Date: Fri, 6 Jan 2006 13:13:19 -0500
Reply-To: Mike Rhoads <RHOADSM1@WESTAT.COM>
Sender: "SAS(r) Discussion" <SAS-L@LISTSERV.UGA.EDU>
From: Mike Rhoads <RHOADSM1@WESTAT.COM>
Subject: Re: Simultaneous append and prune a large data set
Content-Type: text/plain; charset="us-ascii"
Clint,
This may not be particularly practical, but at least theoretically it
would be an option to avoid making a copy.
It relies on the capability of updating SAS data sets in place (MODIFY
statement etc.). Logically it would involve "pairing up" records to be
deleted with records to be added, and using MODIFY to replace each one
of the former with one of the latter. If more adds than deletes, put
the extra ones at the end. If more deletes than adds, then use REMOVE
to get rid of the extra old records.
This could of course lead to slow growth of the file over time as you
get more "wasted" space, so it would probably be necessary to do a
recopy on some periodic basis to reclaim that space. It would also
eliminate any real order to the records, if that is of interest. You
could of course maintain an index to get around that issue.
It would also require quite a bit of programming and testing, and I
don't know how performance would be. Like I said, it's an idea and not
necessarily a recommendation.
Good luck!
Mike Rhoads
Westat
RhoadsM1@Westat.com
-----Original Message-----
From: owner-sas-l@listserv.uga.edu [mailto:owner-sas-l@listserv.uga.edu]

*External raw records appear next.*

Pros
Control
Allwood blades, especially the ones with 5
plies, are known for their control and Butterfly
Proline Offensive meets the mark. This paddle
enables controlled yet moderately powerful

On Behalf Of Rickards, Clinton (GE Consumer Finance)
Sent: Friday, January 06, 2006 11:17 AM
To: SAS-L (E-mail)
Subject: Simultaneous append and prune a large data set
All,
I think I know the answer to this but I'm hoping for someone can give me
some alternatives.
I have a job I inherited which maintains a large data set (220+ GB). The
goal is to keep a rolling 180 days of data. The job extracts the current
day's data into a temp data set and PROC APPENDs that data to the full
data set. A data step then rewrites the full data set, using a where
clause to prune data more than 180 days old. Here is the essence of the
program:
%let keepdate = "06jul2005"d; <<<< recalculated daily...
proc append base=lib.full data=work.daily;
run;
data lib.full;
set lib.full (where=(tran_date < &keepdate));
run;
The problem is that in the data step, SAS is making a second copy of
lib.full, consuming all available disk space. We are working with our
sys admins to clear space and to allocate more disk space.
My basic understanding has always been that there is no way to avoid
making a copy of the full data set, either into WORK or into another
library. Our work space averages 270-300GB free, big enough but close
given other users on the system. I am considering modifying the program
to look like this:
%let keepdate = "06jul2005"d; <<<< recalculated daily...
libname otherlib "in our saswork directory";
data otherlib.days179;
set lib.full (where=(tran_date < &keepdate));
run;
proc datasets lib=lib;
delete full;
run;
data lib.full;
set otherlib.days179
work.daily ;
run;
Any other alternatives or thoughts?
TIA,
Clint